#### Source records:
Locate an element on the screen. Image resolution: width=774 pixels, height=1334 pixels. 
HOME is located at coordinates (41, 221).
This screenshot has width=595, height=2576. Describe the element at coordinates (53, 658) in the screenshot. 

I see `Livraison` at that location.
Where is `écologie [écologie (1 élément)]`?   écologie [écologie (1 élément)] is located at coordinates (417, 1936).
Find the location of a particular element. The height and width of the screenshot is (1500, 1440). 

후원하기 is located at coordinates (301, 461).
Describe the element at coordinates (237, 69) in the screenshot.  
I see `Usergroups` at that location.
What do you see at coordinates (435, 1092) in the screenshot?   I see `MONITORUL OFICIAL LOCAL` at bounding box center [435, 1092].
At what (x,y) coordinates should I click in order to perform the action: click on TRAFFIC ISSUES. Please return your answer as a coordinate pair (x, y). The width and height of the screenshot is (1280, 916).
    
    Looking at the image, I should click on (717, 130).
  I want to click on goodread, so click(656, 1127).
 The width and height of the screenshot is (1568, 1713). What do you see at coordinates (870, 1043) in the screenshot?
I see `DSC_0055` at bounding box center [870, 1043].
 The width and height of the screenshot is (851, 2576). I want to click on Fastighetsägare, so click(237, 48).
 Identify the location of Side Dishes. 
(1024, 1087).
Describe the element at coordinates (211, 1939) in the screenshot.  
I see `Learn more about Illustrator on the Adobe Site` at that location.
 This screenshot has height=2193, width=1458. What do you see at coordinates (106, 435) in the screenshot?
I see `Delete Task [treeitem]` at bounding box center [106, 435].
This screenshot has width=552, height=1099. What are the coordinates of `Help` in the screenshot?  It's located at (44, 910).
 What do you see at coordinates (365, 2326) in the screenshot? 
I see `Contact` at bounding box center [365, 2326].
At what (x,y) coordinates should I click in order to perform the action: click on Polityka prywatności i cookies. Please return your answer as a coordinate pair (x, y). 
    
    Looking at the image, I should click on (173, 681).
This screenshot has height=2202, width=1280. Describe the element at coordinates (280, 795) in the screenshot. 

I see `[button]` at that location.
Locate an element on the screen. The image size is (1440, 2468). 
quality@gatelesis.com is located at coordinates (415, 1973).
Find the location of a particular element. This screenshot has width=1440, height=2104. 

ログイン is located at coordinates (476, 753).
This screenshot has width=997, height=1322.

#### WHAT THIS TASK INVOLVES:
Return all the data above once more, precisely as given.

#### COMPLETED TASK:
Locate an element on the screen. Image resolution: width=774 pixels, height=1334 pixels. 
HOME is located at coordinates (41, 221).
This screenshot has width=595, height=2576. Describe the element at coordinates (53, 658) in the screenshot. 

I see `Livraison` at that location.
Where is `écologie [écologie (1 élément)]`?   écologie [écologie (1 élément)] is located at coordinates (417, 1936).
Find the location of a particular element. The height and width of the screenshot is (1500, 1440). 

후원하기 is located at coordinates (301, 461).
Describe the element at coordinates (237, 69) in the screenshot.  
I see `Usergroups` at that location.
What do you see at coordinates (435, 1092) in the screenshot?   I see `MONITORUL OFICIAL LOCAL` at bounding box center [435, 1092].
At what (x,y) coordinates should I click in order to perform the action: click on TRAFFIC ISSUES. Please return your answer as a coordinate pair (x, y). The width and height of the screenshot is (1280, 916).
    
    Looking at the image, I should click on (717, 130).
  I want to click on goodread, so click(656, 1127).
 The width and height of the screenshot is (1568, 1713). What do you see at coordinates (870, 1043) in the screenshot?
I see `DSC_0055` at bounding box center [870, 1043].
 The width and height of the screenshot is (851, 2576). I want to click on Fastighetsägare, so click(237, 48).
 Identify the location of Side Dishes. 
(1024, 1087).
Describe the element at coordinates (211, 1939) in the screenshot.  
I see `Learn more about Illustrator on the Adobe Site` at that location.
 This screenshot has height=2193, width=1458. What do you see at coordinates (106, 435) in the screenshot?
I see `Delete Task [treeitem]` at bounding box center [106, 435].
This screenshot has width=552, height=1099. What are the coordinates of `Help` in the screenshot?  It's located at (44, 910).
 What do you see at coordinates (365, 2326) in the screenshot? 
I see `Contact` at bounding box center [365, 2326].
At what (x,y) coordinates should I click in order to perform the action: click on Polityka prywatności i cookies. Please return your answer as a coordinate pair (x, y). 
    
    Looking at the image, I should click on (173, 681).
This screenshot has height=2202, width=1280. Describe the element at coordinates (280, 795) in the screenshot. 

I see `[button]` at that location.
Locate an element on the screen. The image size is (1440, 2468). 
quality@gatelesis.com is located at coordinates (415, 1973).
Find the location of a particular element. This screenshot has width=1440, height=2104. 

ログイン is located at coordinates (476, 753).
This screenshot has width=997, height=1322.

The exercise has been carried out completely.